::: Records shown :::

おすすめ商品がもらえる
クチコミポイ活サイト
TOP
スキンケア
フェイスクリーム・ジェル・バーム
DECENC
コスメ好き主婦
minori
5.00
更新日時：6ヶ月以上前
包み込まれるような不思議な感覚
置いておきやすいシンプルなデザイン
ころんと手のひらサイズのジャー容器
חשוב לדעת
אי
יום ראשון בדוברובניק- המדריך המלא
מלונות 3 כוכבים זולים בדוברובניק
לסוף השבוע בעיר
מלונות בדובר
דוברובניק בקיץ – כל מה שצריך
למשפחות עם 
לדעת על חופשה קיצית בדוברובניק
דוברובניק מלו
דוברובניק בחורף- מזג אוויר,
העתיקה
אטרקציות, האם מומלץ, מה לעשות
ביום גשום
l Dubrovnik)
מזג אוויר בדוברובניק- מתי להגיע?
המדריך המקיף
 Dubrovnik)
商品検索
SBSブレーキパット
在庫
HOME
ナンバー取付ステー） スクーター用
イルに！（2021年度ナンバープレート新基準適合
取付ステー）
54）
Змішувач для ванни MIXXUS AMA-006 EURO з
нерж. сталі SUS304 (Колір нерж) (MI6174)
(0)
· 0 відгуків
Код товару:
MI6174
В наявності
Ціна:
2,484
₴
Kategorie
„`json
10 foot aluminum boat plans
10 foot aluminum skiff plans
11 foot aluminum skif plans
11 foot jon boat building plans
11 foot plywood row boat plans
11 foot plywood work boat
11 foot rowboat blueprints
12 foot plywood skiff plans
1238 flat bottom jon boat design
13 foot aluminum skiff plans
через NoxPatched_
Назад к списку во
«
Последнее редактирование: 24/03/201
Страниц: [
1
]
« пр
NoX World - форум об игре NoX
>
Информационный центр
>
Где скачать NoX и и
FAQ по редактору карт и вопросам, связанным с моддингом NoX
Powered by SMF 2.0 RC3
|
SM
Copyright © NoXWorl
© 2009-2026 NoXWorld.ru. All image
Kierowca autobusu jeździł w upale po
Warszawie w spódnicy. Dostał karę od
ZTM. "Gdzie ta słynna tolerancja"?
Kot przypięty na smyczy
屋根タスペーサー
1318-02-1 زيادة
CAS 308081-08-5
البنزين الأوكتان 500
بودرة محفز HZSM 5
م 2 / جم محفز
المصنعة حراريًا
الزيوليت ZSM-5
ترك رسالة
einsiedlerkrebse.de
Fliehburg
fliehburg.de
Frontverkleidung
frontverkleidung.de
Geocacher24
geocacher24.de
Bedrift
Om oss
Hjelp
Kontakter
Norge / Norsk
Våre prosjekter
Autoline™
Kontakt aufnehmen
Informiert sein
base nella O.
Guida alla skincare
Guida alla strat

:::

▶ _Problem statement_: Every line of the listing that includes the word "alla" belongs in the answer.

▶ _Response to this task_:
Guida alla skincare
Guida alla strat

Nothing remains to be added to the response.